L’expert Dr. Eric Nkengurutse a dressé un tableau clinique de cette marginalisation. Si le secteur privé affiche une représentativité de 29 %, la sphère politique reste un bastion difficilement accessible aux jeunes. Dans les postes non électifs (ministres, directeurs généraux), la présence des jeunes chute à un maigre taux de 3 %. Plus alarmant encore, au sein de cette infime minorité, les filles subissent une double mise à l’écart. Il a souligné le contraste frappant avec la réalité démographique : les moins de 25 ans représentent 60 % de la population.
Pour Dr. Thierry Ingabire, président du Conseil national de la Jeunesse, le défi est aussi celui du développement humain. Longtemps freinés par des parcours académiques qui se terminent tardivement, les jeunes entrent souvent dans la vie professionnelle au seuil de la limite d’âge politique. Mais, il appelle aussi à une prise de conscience. « Personne ne va vous servir des quotas. Il faut que la jeunesse soit compétitive, qu’elle montre qu’elle est capable. »
Obstacles institutionnels
Dr. Ingabire a dénoncé les discriminations liées à l’expérience professionnelle ou à l’âge (accès au Sénat), une situation qu’il trouve aggravée par le nouveau découpage administratif. Ce constat a été partagé par Alexis Niyonkuru, membre du Comité exécutif national du parti Sahwanya-Frodebu. Il a précisé que la réduction des communes et des provinces a mécaniquement diminué les éventuels postes accessibles aux jeunes. Il a déploré la faible application de la Charte africaine de la jeunesse qui encourage pourtant cet accès aux responsabilités.
« L’heure est à la réglementation »

Le débat a également permis de dégager une vérité partagée par les jeunes partisans présents : la bonne volonté ne suffit plus. Que ce soit à travers l’application rigoureuse de la Charte africaine de la jeunesse ou par des réformes internes aux partis, l’heure est à la réglementation.
Un autre obstacle, interne celui-là, a été soulevé par Pamphile Niyirema, représentant des jeunes du parti APDR, à savoir le manque de solidarité. « Les jeunes doivent se mettre ensemble pour élire les jeunes capables », a-t-il lancé.

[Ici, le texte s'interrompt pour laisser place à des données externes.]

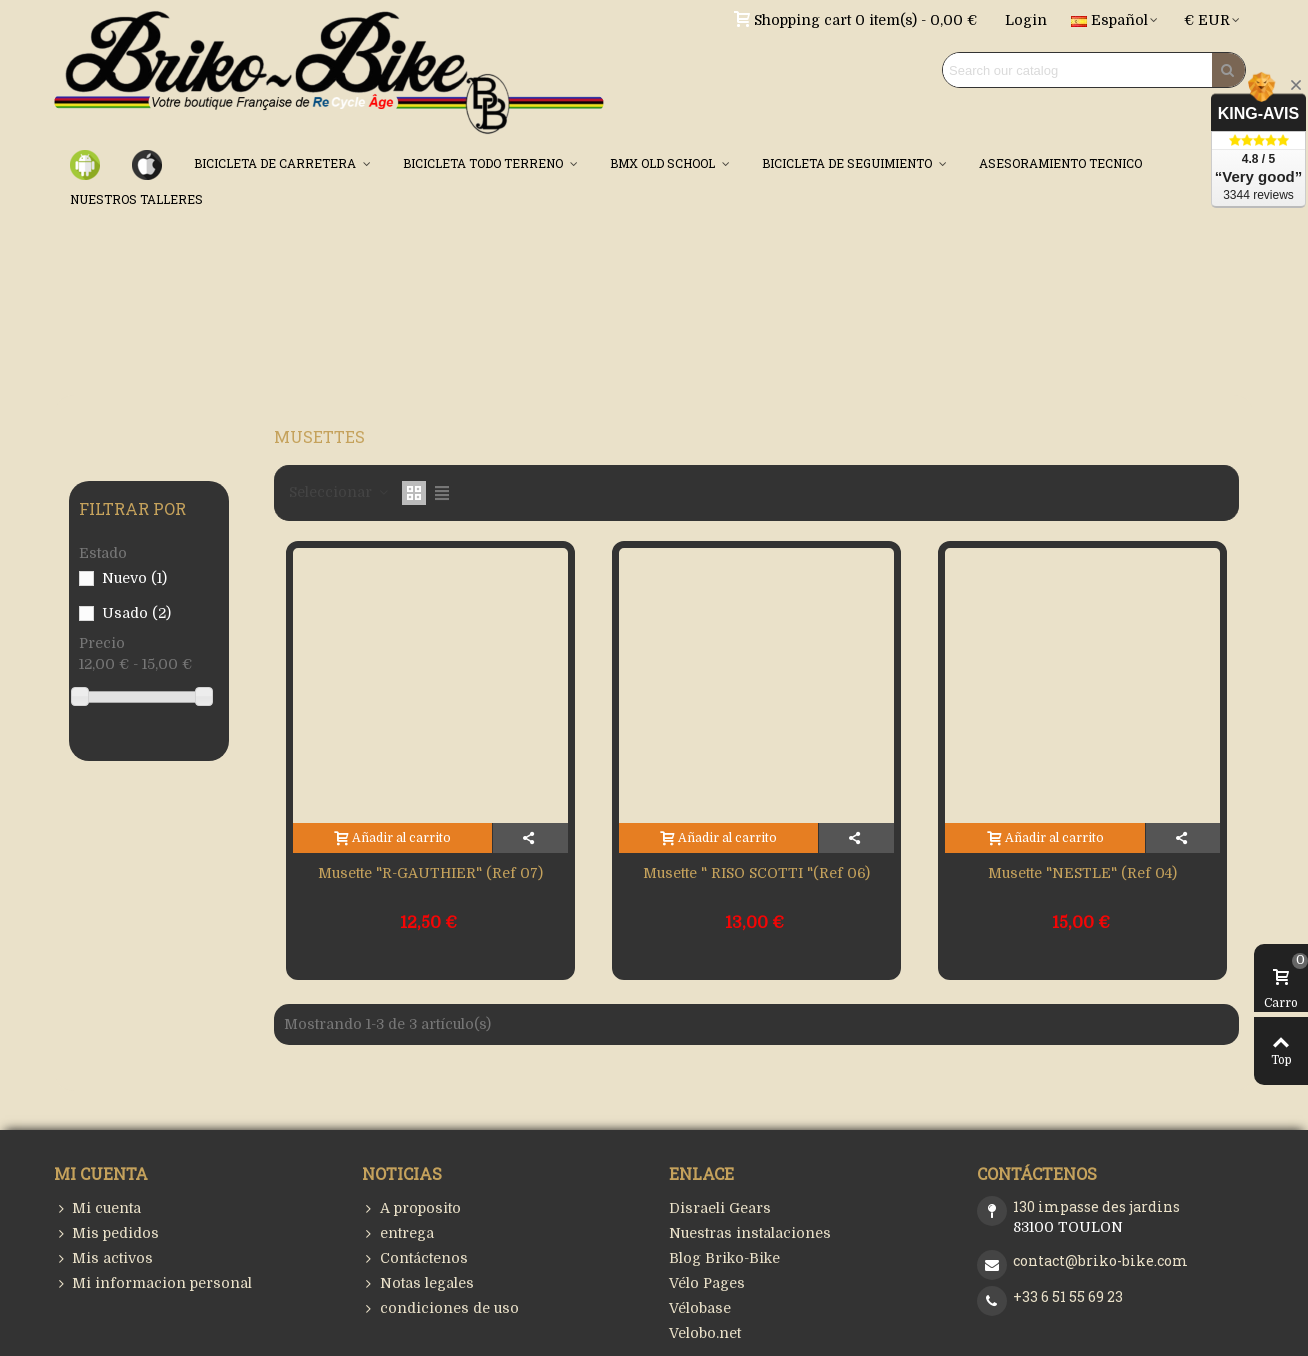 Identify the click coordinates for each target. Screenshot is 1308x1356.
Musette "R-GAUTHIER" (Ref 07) (430, 873)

Il a appelé les membres de cette catégorie sociale à un sursaut collectif.
Un consensus pour l’avenir
L’atelier s’est achevé sur une conclusion unanime. Pour que la gouvernance soit réellement participative et inclusive, le passage d’une inclusion volontaire à une inclusion réglementée s’impose. A l’approche des prochaines échéances électorales, le message adressé aux décideurs est sans équivoque. La jeunesse ne veut plus seulement se limiter à mobiliser les électeurs. Elle aspire désormais à participer pleinement à la prise de décisions et à diriger
La rencontre a réuni parlementaires, jeunes des ligues partisanes, représentants de la société civile et médias pour définir les mécanismes qui sont de nature à renforcer l’accès des jeunes aux instances de décisions.